[Dataset excerpts]
■ ■ ■ ■ ■ ■ ■
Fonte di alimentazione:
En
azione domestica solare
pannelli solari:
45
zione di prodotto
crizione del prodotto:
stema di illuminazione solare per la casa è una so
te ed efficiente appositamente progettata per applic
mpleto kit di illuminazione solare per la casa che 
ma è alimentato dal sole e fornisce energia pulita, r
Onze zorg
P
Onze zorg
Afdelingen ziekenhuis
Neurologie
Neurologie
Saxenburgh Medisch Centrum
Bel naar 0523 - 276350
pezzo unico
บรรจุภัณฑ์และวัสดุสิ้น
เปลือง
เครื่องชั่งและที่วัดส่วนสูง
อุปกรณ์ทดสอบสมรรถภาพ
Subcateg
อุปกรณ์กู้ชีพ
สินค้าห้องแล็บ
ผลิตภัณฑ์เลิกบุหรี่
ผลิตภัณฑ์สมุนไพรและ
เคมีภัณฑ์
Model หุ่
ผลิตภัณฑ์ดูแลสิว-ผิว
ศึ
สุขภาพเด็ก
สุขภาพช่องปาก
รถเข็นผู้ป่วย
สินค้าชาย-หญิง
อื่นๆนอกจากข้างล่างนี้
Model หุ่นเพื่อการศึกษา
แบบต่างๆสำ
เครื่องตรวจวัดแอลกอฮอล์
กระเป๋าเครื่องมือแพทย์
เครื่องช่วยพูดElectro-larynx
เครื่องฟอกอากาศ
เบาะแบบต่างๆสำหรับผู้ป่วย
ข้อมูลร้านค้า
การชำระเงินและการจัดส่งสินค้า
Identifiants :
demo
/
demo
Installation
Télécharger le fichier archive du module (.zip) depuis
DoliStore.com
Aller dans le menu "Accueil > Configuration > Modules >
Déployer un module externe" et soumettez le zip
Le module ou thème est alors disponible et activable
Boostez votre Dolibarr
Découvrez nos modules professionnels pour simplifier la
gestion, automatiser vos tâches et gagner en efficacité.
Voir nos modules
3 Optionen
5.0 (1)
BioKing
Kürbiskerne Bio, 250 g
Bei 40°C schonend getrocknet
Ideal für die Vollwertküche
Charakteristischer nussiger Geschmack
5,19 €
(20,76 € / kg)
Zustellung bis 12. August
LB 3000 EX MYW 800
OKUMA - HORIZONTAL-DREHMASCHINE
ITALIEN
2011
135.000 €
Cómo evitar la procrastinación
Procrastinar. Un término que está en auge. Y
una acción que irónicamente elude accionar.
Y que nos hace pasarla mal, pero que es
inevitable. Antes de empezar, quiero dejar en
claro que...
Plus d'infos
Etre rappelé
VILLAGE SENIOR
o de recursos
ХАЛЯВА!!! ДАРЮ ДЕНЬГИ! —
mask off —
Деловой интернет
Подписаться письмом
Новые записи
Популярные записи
■ ■ ■ ■ ■ ■ ■
What you need to do:
Please retype every entry above exactly as it stands.

Exercise output:
Fonte di alimentazione:
En
azione domestica solare
pannelli solari:
45
zione di prodotto
crizione del prodotto:
stema di illuminazione solare per la casa è una so
te ed efficiente appositamente progettata per applic
mpleto kit di illuminazione solare per la casa che 
ma è alimentato dal sole e fornisce energia pulita, r
Onze zorg
P
Onze zorg
Afdelingen ziekenhuis
Neurologie
Neurologie
Saxenburgh Medisch Centrum
Bel naar 0523 - 276350
pezzo unico
บรรจุภัณฑ์และวัสดุสิ้น
เปลือง
เครื่องชั่งและที่วัดส่วนสูง
อุปกรณ์ทดสอบสมรรถภาพ
Subcateg
อุปกรณ์กู้ชีพ
สินค้าห้องแล็บ
ผลิตภัณฑ์เลิกบุหรี่
ผลิตภัณฑ์สมุนไพรและ
เคมีภัณฑ์
Model หุ่
ผลิตภัณฑ์ดูแลสิว-ผิว
ศึ
สุขภาพเด็ก
สุขภาพช่องปาก
รถเข็นผู้ป่วย
สินค้าชาย-หญิง
อื่นๆนอกจากข้างล่างนี้
Model หุ่นเพื่อการศึกษา
แบบต่างๆสำ
เครื่องตรวจวัดแอลกอฮอล์
กระเป๋าเครื่องมือแพทย์
เครื่องช่วยพูดElectro-larynx
เครื่องฟอกอากาศ
เบาะแบบต่างๆสำหรับผู้ป่วย
ข้อมูลร้านค้า
การชำระเงินและการจัดส่งสินค้า
Identifiants :
demo
/
demo
Installation
Télécharger le fichier archive du module (.zip) depuis
DoliStore.com
Aller dans le menu "Accueil > Configuration > Modules >
Déployer un module externe" et soumettez le zip
Le module ou thème est alors disponible et activable
Boostez votre Dolibarr
Découvrez nos modules professionnels pour simplifier la
gestion, automatiser vos tâches et gagner en efficacité.
Voir nos modules
3 Optionen
5.0 (1)
BioKing
Kürbiskerne Bio, 250 g
Bei 40°C schonend getrocknet
Ideal für die Vollwertküche
Charakteristischer nussiger Geschmack
5,19 €
(20,76 € / kg)
Zustellung bis 12. August
LB 3000 EX MYW 800
OKUMA - HORIZONTAL-DREHMASCHINE
ITALIEN
2011
135.000 €
Cómo evitar la procrastinación
Procrastinar. Un término que está en auge. Y
una acción que irónicamente elude accionar.
Y que nos hace pasarla mal, pero que es
inevitable. Antes de empezar, quiero dejar en
claro que...
Plus d'infos
Etre rappelé
VILLAGE SENIOR
o de recursos
ХАЛЯВА!!! ДАРЮ ДЕНЬГИ! —
mask off —
Деловой интернет
Подписаться письмом
Новые записи
Популярные записи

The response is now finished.